Capitals don't want to make big comebacks their habit
Saturday, November 13, 2010; 12:44 AM
The Washington Capitals' consistent success in the second period this season begs the question of what might be possible if they could establish the same rhythm and flow in the opening 20 minutes.
Fortunately for the Capitals, who have given up the first goal in 12 of 16 games, an early deficit rarely seals the fate of such an offensively talented roster. But the trend of spotting opponents a goal or two is growing a little too familiar for Coach Bruce Boudreau.

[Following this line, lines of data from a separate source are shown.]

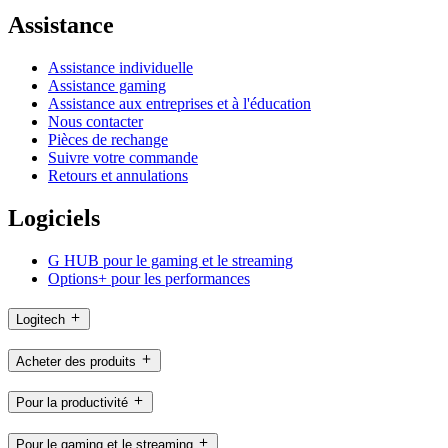
Assistance
Assistance individuelle
Assistance gaming
Assistance aux entreprises et à l'éducation
Nous contacter
Pièces de rechange
Suivre votre commande
Retours et annulations
Logiciels
G HUB pour le gaming et le streaming
Options+ pour les performances
Logitech
Acheter des produits
Pour la productivité
Pour le gaming et le streaming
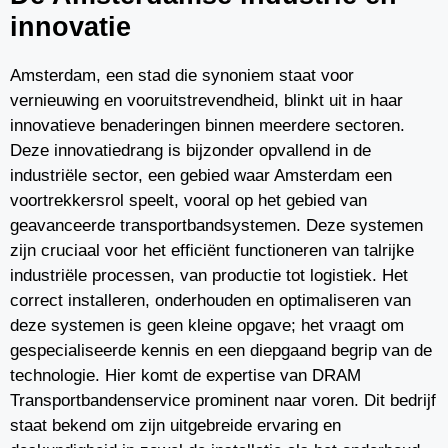
innovatie
Amsterdam, een stad die synoniem staat voor
vernieuwing en vooruitstrevendheid, blinkt uit in haar
innovatieve benaderingen binnen meerdere sectoren.
Deze innovatiedrang is bijzonder opvallend in de
industriële sector, een gebied waar Amsterdam een
voortrekkersrol speelt, vooral op het gebied van
geavanceerde transportbandsystemen. Deze systemen
zijn cruciaal voor het efficiënt functioneren van talrijke
industriële processen, van productie tot logistiek. Het
correct installeren, onderhouden en optimaliseren van
deze systemen is geen kleine opgave; het vraagt om
gespecialiseerde kennis en een diepgaand begrip van de
technologie. Hier komt de expertise van DRAM
Transportbandenservice prominent naar voren. Dit bedrijf
staat bekend om zijn uitgebreide ervaring en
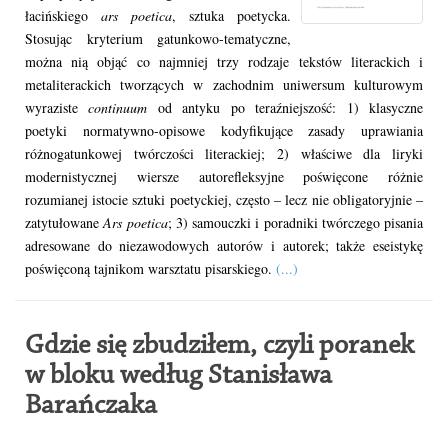
łacińskiego
ars poetica
, sztuka poetycka.
Stosując kryterium gatunkowo-tematyczne,
można nią objąć co najmniej trzy rodzaje tekstów literackich i
metaliterackich tworzących w zachodnim uniwersum kulturowym
wyraziste
continuum
od antyku po teraźniejszość: 1) klasyczne
poetyki normatywno-opisowe kodyfikujące zasady uprawiania
różnogatunkowej twórczości literackiej; 2) właściwe dla liryki
modernistycznej wiersze autorefleksyjne poświęcone różnie
rozumianej istocie sztuki poetyckiej, często – lecz nie obligatoryjnie –
zatytułowane
Ars poetica
; 3) samouczki i poradniki twórczego pisania
adresowane do niezawodowych autorów i autorek; także eseistykę
poświęconą tajnikom warsztatu pisarskiego.
(...)
Gdzie się zbudziłem, czyli poranek
w bloku według Stanisława
Barańczaka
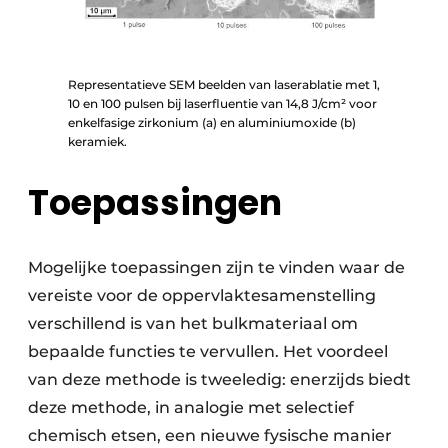
Representatieve SEM beelden van laserablatie met 1,
10 en 100 pulsen bij laserfluentie van 14,8 J/cm² voor
enkelfasige zirkonium (a) en aluminiumoxide (b)
keramiek.
Toepassingen
Mogelijke toepassingen zijn te vinden waar de
vereiste voor de oppervlaktesamenstelling
verschillend is van het bulkmateriaal om
bepaalde functies te vervullen. Het voordeel
van deze methode is tweeledig: enerzijds biedt
deze methode, in analogie met selectief
chemisch etsen, een nieuwe fysische manier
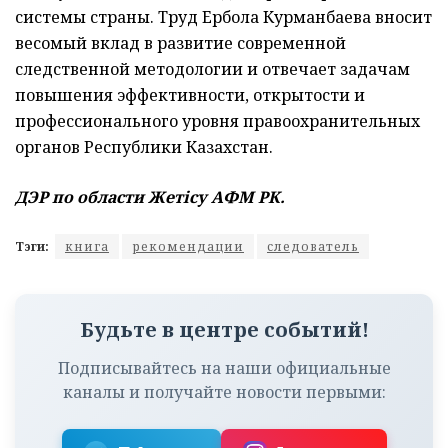
системы страны. Труд Ербола Курманбаева вносит
весомый вклад в развитие современной
следственной методологии и отвечает задачам
повышения эффективности, открытости и
профессионального уровня правоохранительных
органов Республики Казахстан.
ДЭР по области Жетісу АФМ РК.
Тэги:
книга
рекомендации
следователь
Будьте в центре событий!
Подписывайтесь на наши официальные
каналы и получайте новости первыми:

"I sure would like to get out of the funk of having the first period where you have to fight from behind all night long," Boudreau said after Washington defeated Tampa Bay 6-3 on Thursday after allowing the first goal. "I mean, it's something we don't really want to do. We'd like to get the lead and be able to put a stranglehold on people, but we haven't had the opportunity to do that."
The Capitals enter Saturday night's game against the struggling Sabres at HSBC Arena - where Buffalo has yet to win a game this year - with a 9-3-0 record when allowing the first goal.
They've been outscored 17-7 in the first period, but it's the response in the second stanza that has mattered most. In the second, the Capitals have tallied a league-high 25 goals to 10 by their foes as the entire team seems to gain traction, with crisper passes, calmer play and a renewed sense of urgency to erase their opponent's edge.
It's far from the normal way that teams often find success in the NHL, where so far this season teams are 159-39-28 when scoring first, a 70 percent success rate. After Thursday's games, the Atlanta Thrashers were the only other team with a winning record (5-4) when trailing first.
"It's good the way we bounce back and our record speaks for itself there," forward Jason Chimera said. "When they score first we know we've got the guns to come back, and every line can score. It's something that we're not scared of, but we don't want it to happen [in] so many games.
"It's not anything to really put a finger on, but it may just be not being mentally ready for the start of play," said Chimera when asked to explain the trend. "As soon as they get one goal it's a wake-up call for us."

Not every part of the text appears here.